(ACTIVITY): Nothing but the lines from the start of the records below through the line that has "Image resolution: width=939" should appear, each exactly as given.

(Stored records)
= Beginning of Section =
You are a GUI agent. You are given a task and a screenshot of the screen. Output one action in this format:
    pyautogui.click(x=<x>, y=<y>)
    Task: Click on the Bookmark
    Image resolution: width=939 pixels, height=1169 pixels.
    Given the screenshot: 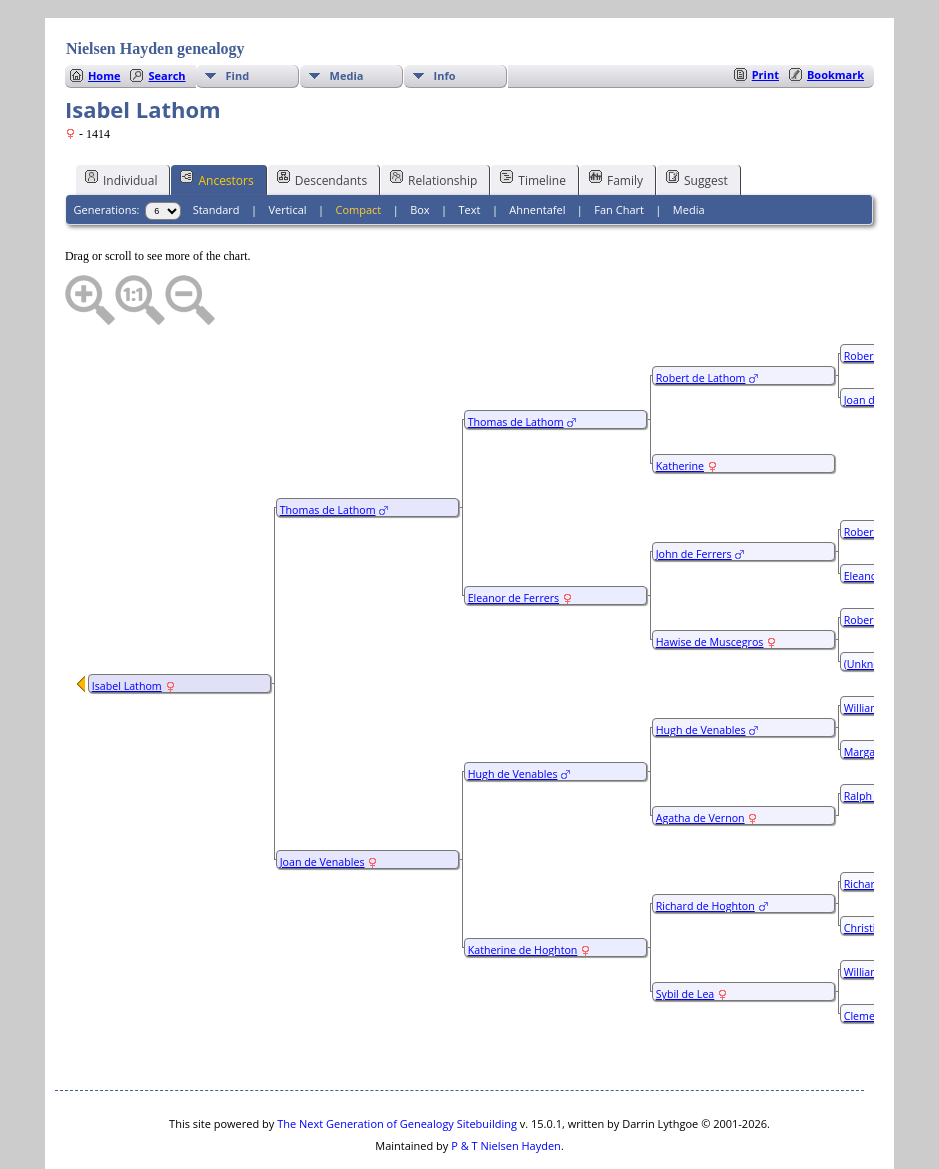 What is the action you would take?
    pyautogui.click(x=835, y=14)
= End of Section =
(SOLUTION FOR THIS TASK):
You are a GUI agent. You are given a task and a screenshot of the screen. Output one action in this format:
    pyautogui.click(x=<x>, y=<y>)
    Task: Click on the Bookmark
    Image resolution: width=939 pixels, height=1169 pixels.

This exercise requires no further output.